• Exercise directions
Whenever a line below holds the word "Display", count it; then give the total and nothing else.
Segment Start: The data
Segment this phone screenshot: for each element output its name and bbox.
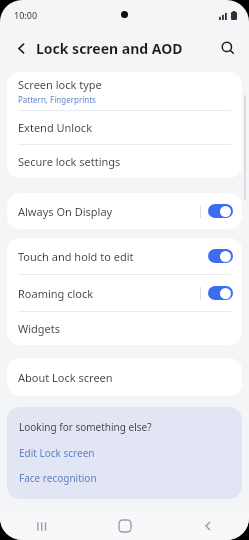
- staticText: Edit Lock screen: [19, 446, 95, 460]
- button[interactable]: Back: [166, 512, 249, 540]
- staticText: Looking for something else?: [19, 420, 152, 434]
- staticText: Extend Unlock: [18, 120, 93, 135]
- staticText: Widgets: [18, 321, 61, 336]
- button[interactable]: Always On Display: [7, 193, 242, 229]
- button[interactable]: Edit Lock screen: [19, 446, 230, 460]
- button[interactable]: About Lock screen: [7, 358, 242, 396]
- staticText: Lock screen and AOD: [36, 39, 183, 58]
- staticText: Touch and hold to edit: [18, 249, 208, 264]
- staticText: Always On Display: [18, 204, 200, 219]
- button[interactable]: Touch and hold to edit: [208, 249, 233, 263]
- staticText: Secure lock settings: [18, 154, 121, 169]
- button[interactable]: Extend Unlock: [7, 111, 242, 144]
- staticText: 10:00: [14, 9, 38, 21]
- staticText: Screen lock type: [18, 77, 102, 92]
- button[interactable]: Touch and hold to edit: [7, 238, 242, 274]
- button[interactable]: Always On Display: [208, 204, 233, 218]
- button[interactable]: Secure lock settings: [7, 145, 242, 178]
- staticText: Pattern, Fingerprints: [18, 94, 96, 105]
- button[interactable]: Recent apps: [0, 512, 83, 540]
- button[interactable]: Screen lock type: [7, 72, 242, 110]
- button[interactable]: Face recognition: [19, 471, 230, 485]
- button[interactable]: Home: [83, 512, 166, 540]
- button[interactable]: Roaming clock: [7, 275, 242, 311]
- button[interactable]: Roaming clock: [208, 286, 233, 300]
- staticText: About Lock screen: [18, 370, 113, 385]
- staticText: Roaming clock: [18, 286, 200, 301]
- button[interactable]: Search: [213, 33, 243, 63]
- button[interactable]: Widgets: [7, 312, 242, 345]
- button[interactable]: Back: [6, 33, 36, 63]
- staticText: Face recognition: [19, 471, 97, 485]
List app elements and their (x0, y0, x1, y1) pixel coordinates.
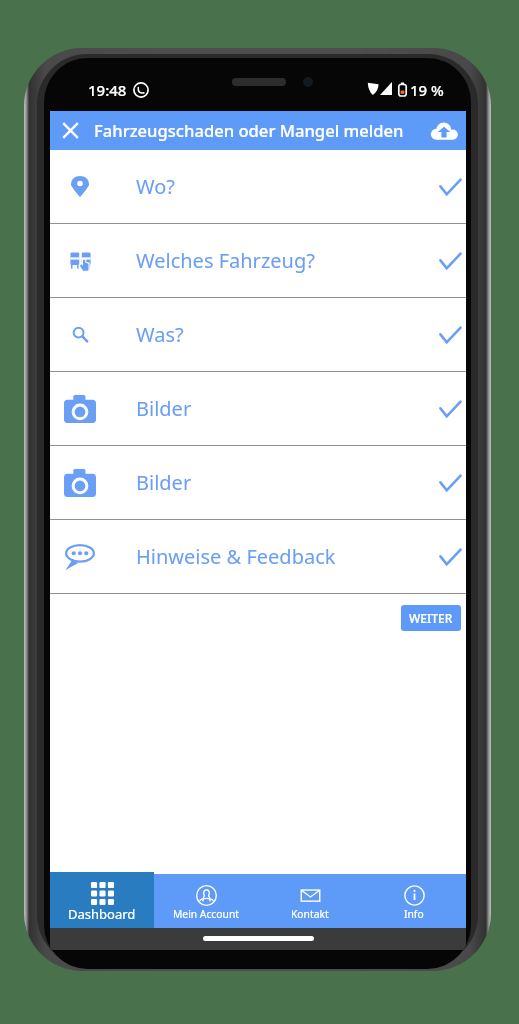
staticText: Bilder (136, 395, 192, 422)
button[interactable]: Bilder (50, 372, 466, 445)
button[interactable]: Close (52, 111, 88, 150)
button[interactable]: Welches Fahrzeug? (50, 224, 466, 297)
staticText: Dashboard (68, 905, 136, 923)
staticText: Mein Account (173, 907, 239, 921)
staticText: 19:48 (88, 80, 127, 100)
button[interactable]: Kontakt (258, 874, 362, 928)
staticText: Welches Fahrzeug? (136, 247, 315, 274)
staticText: Kontakt (291, 907, 329, 921)
staticText: Fahrzeugschaden oder Mangel melden (94, 119, 404, 142)
button[interactable]: Was? (50, 298, 466, 371)
staticText: Was? (136, 321, 184, 348)
button[interactable]: Hinweise & Feedback (50, 520, 466, 593)
staticText: Bilder (136, 469, 192, 496)
button[interactable]: Dashboard (50, 872, 154, 928)
button[interactable]: Info (362, 874, 466, 928)
button[interactable]: WEITER (401, 605, 461, 631)
button[interactable]: Mein Account (154, 874, 258, 928)
staticText: Hinweise & Feedback (136, 543, 336, 570)
button[interactable]: Upload (422, 111, 466, 150)
button[interactable]: Wo? (50, 150, 466, 223)
staticText: Info (404, 907, 424, 921)
staticText: WEITER (409, 610, 453, 626)
staticText: Wo? (136, 173, 175, 200)
button[interactable]: Bilder (50, 446, 466, 519)
staticText: 19 % (410, 80, 444, 100)
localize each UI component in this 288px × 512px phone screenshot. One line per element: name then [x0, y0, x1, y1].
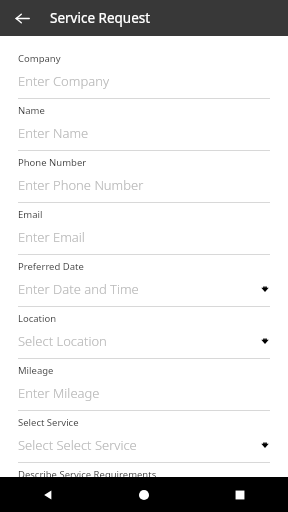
staticText: Enter Email [18, 228, 85, 246]
button[interactable]: Back [9, 5, 35, 31]
button[interactable]: Recent apps [192, 477, 288, 512]
button[interactable]: Location [18, 307, 270, 359]
staticText: Enter Mileage [18, 384, 100, 402]
staticText: Preferred Date [18, 260, 84, 273]
staticText: Enter Name [18, 124, 89, 142]
button[interactable]: Preferred Date [18, 255, 270, 307]
staticText: Describe Service Requirements [18, 468, 157, 477]
staticText: Select Location [18, 332, 107, 350]
button[interactable]: Mileage [18, 359, 270, 411]
staticText: Enter Company [18, 72, 109, 90]
staticText: Email [18, 208, 43, 221]
button[interactable]: Name [18, 99, 270, 151]
staticText: Service Request [50, 9, 151, 27]
staticText: Enter Phone Number [18, 176, 144, 194]
staticText: Company [18, 52, 61, 65]
button[interactable]: Email [18, 203, 270, 255]
button[interactable]: Select Service [18, 411, 270, 463]
staticText: Mileage [18, 364, 54, 377]
button[interactable]: Back [0, 477, 96, 512]
staticText: Location [18, 312, 57, 325]
staticText: Select Service [18, 416, 79, 429]
button[interactable]: Phone Number [18, 151, 270, 203]
staticText: Name [18, 104, 45, 117]
button[interactable]: Describe Service Requirements [18, 463, 270, 477]
button[interactable]: Home [96, 477, 192, 512]
staticText: Select Select Service [18, 436, 137, 454]
staticText: Phone Number [18, 156, 87, 169]
staticText: Enter Date and Time [18, 280, 139, 298]
button[interactable]: Company [18, 47, 270, 99]
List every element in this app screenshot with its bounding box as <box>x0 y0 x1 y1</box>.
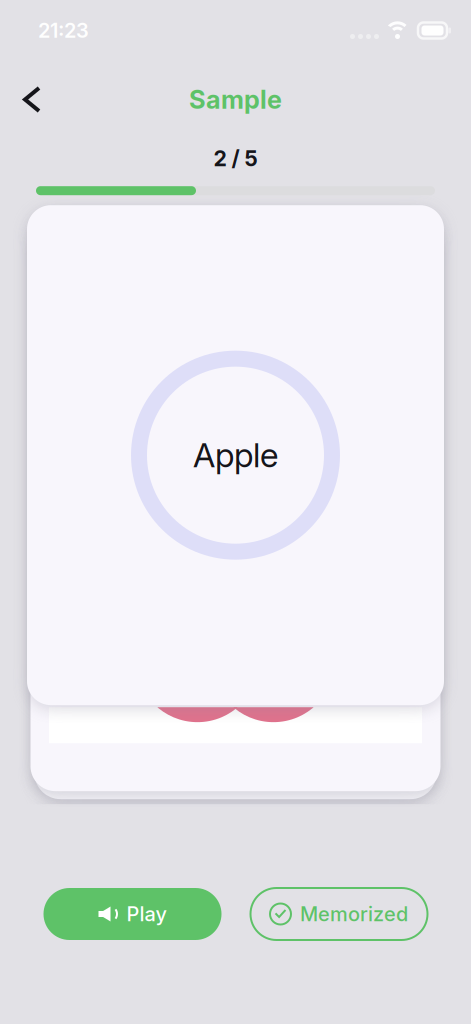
staticText: 21:23 <box>38 19 89 42</box>
button[interactable]: Play <box>44 888 222 940</box>
staticText: Memorized <box>300 902 408 926</box>
staticText: Play <box>126 902 166 926</box>
button[interactable]: Back <box>0 75 56 124</box>
staticText: Apple <box>193 436 278 475</box>
button[interactable]: Memorized <box>250 888 428 940</box>
staticText: 2 / 5 <box>214 146 258 171</box>
staticText: Sample <box>189 85 282 114</box>
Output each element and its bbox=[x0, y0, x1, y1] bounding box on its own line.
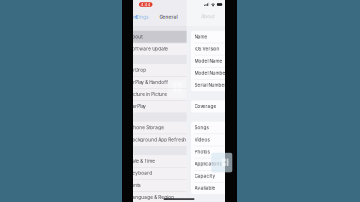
staticText: 4:44 bbox=[141, 2, 151, 7]
button[interactable]: iPhone Storage bbox=[126, 122, 209, 134]
staticText: iPhone Storage bbox=[129, 125, 164, 130]
staticText: AirPlay & Handoff bbox=[129, 80, 168, 85]
button[interactable]: Songs bbox=[191, 122, 274, 134]
button[interactable]: Capacity bbox=[191, 170, 274, 182]
button[interactable]: Applications bbox=[191, 158, 274, 170]
staticText: Songs bbox=[194, 125, 208, 130]
staticText: Photos bbox=[194, 149, 210, 155]
staticText: Model Number bbox=[194, 70, 228, 76]
button[interactable]: Name bbox=[191, 31, 274, 43]
button[interactable]: Photos bbox=[191, 146, 274, 158]
staticText: Applications bbox=[194, 161, 222, 167]
staticText: Coverage bbox=[194, 104, 216, 109]
staticText: Available bbox=[194, 185, 216, 191]
staticText: Date & Time bbox=[129, 158, 155, 164]
button[interactable]: Picture in Picture bbox=[126, 88, 209, 100]
button[interactable]: CarPlay bbox=[126, 100, 209, 112]
staticText: Background App Refresh bbox=[129, 137, 186, 143]
staticText: Model Name bbox=[194, 58, 222, 64]
staticText: Videos bbox=[194, 137, 210, 143]
button[interactable]: Fonts bbox=[126, 179, 209, 191]
staticText: Keyboard bbox=[129, 170, 152, 176]
button[interactable]: Background App Refresh bbox=[126, 134, 209, 146]
staticText: iOS Version bbox=[194, 46, 220, 52]
staticText: Software Update bbox=[129, 46, 168, 52]
button[interactable]: Language & Region bbox=[126, 191, 209, 202]
staticText: CarPlay bbox=[129, 104, 146, 109]
button[interactable]: Model Name bbox=[191, 55, 274, 67]
button[interactable]: AirDrop bbox=[126, 64, 209, 76]
staticText: Language & Region bbox=[129, 195, 174, 200]
button[interactable]: Videos bbox=[191, 134, 274, 146]
button[interactable]: Serial Number bbox=[191, 79, 274, 91]
button[interactable]: About bbox=[126, 31, 209, 43]
button[interactable]: Keyboard bbox=[126, 167, 209, 179]
staticText: General bbox=[159, 14, 177, 20]
button[interactable]: Software Update bbox=[126, 43, 209, 55]
staticText: Settings bbox=[130, 14, 149, 20]
button[interactable]: Coverage bbox=[191, 100, 274, 112]
button[interactable]: AirPlay & Handoff bbox=[126, 76, 209, 88]
staticText: About bbox=[129, 34, 142, 40]
button[interactable]: Date & Time bbox=[126, 155, 209, 167]
staticText: Serial Number bbox=[194, 82, 226, 88]
button[interactable]: Available bbox=[191, 182, 274, 194]
staticText: AirDrop bbox=[129, 68, 146, 73]
button[interactable]: Model Number bbox=[191, 67, 274, 79]
button[interactable]: Settings bbox=[130, 13, 152, 22]
staticText: Fonts bbox=[129, 182, 140, 188]
staticText: Picture in Picture bbox=[129, 92, 167, 97]
button[interactable]: iOS Version bbox=[191, 43, 274, 55]
staticText: Capacity bbox=[194, 173, 216, 179]
staticText: Name bbox=[194, 34, 208, 40]
staticText: About bbox=[201, 14, 215, 20]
Segment End: The data
• Written solution
3